Atravesaron las verjas de Standfield Grange y enfilaron la descuidada avenida. En un tiempo fue una propiedad pequeña, pero bonita, mas ahora tenía un aspecto triste y abandonado. Maude dijo suspirando:

—Durante la guerra tuvimos que dejar de cuidar el parque. Llamaron a los dos jardineros, y ahora sólo tenemos a un viejo... que no vale mucho. Los sueldos han subido mucho. Debo confesar que es una bendición poder disponer de un poco de dinero para gastarlo en la casa. La queremos tanto... Yo estaba realmente asustada al pensar que tuviéramos que llegar a venderla. No es que haya hablado de ello con Timoteo... Se hubiera disgustado terriblemente...

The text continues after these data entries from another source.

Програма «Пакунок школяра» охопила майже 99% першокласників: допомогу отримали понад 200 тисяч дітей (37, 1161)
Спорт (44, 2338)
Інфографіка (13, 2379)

Llegaron al pórtico de una preciosa casa georgiana que necesitaba con urgencia una capa de pintura.

—No tenemos servicio —dijo Maude amargamente, mientras indicaba el camino. Y agregó—: Sólo un par de mujeres, que vienen a limpiar. Hace un mes tuvimos una doncella para todo, algo jorobada, y en ciertos aspectos no muy lista, pero estaba aquí y eso era un consuelo. Cocinaba muy bien... cosas sencillas. Y ¿quiere usted creerlo?, se marchó para ir con una señora que tiene seis perros pequineses y una casa mucho mayor que ésta y donde hay mucho más trabajo, porque dijo que le «encantaban los perritos». ¡Perros! Valiente cosa. Siempre lo están ensuciando todo. La verdad es que esas chicas son casos mentales. Conque ya ve usted. Si tengo que salir alguna tarde, Timoteo tiene que quedarse solo en la casa y si le ocurriera algo, ¿cómo podría pedir ayuda? Aunque le dejo el teléfono junto a su silla, para que si se encontrase mal pudiera llamar en seguida al doctor Barton.

Maude le condujo a la sala, donde el servicio para el té estaba dispuesto junto a la chimenea, e instalado allí el señor Entwhistle, desapareció, seguramente en dirección a las habitaciones posteriores, para regresar a los pocos minutos con una tetera y una jarrita de plata, disponiéndose a servir al anciano abogado. Era un té excelente, acompañado de pasteles caseros y bollitos.

—¿Y Timoteo? —preguntó el señor Entwhistle.

Y Maude le explicó atropelladamente que ya le había dejado preparada una bandeja antes de salir para la estación.

—Y ahora habrá hecho su siestecita y será el momento más oportuno para que le vea usted. Procure no excitarle demasiado.

El abogado le prometió emplear toda suerte de precauciones. Al estudiarla bajo la luz de las llamas oscilantes se sintió invadido por un sentimiento de compasión. Aquella mujer robusta, llena de salud y sentido común, era vulnerable en un punto. Su amor por su marido era un cariño maternal. Maude Abernethie no había tenido hijos y era una mujer nacida para ser madre. Su esposo, inválido, se había convertido en un niño, un niño que necesitaba protección y vigilancia. Y quién sabe, si al ser el carácter más fuerte de los dos, inconscientemente le impuso un grado de invalidez mayor que el que de otro modo pudo tener. «¡Pobre señora!», suspiró para sí el señor Entwhistle.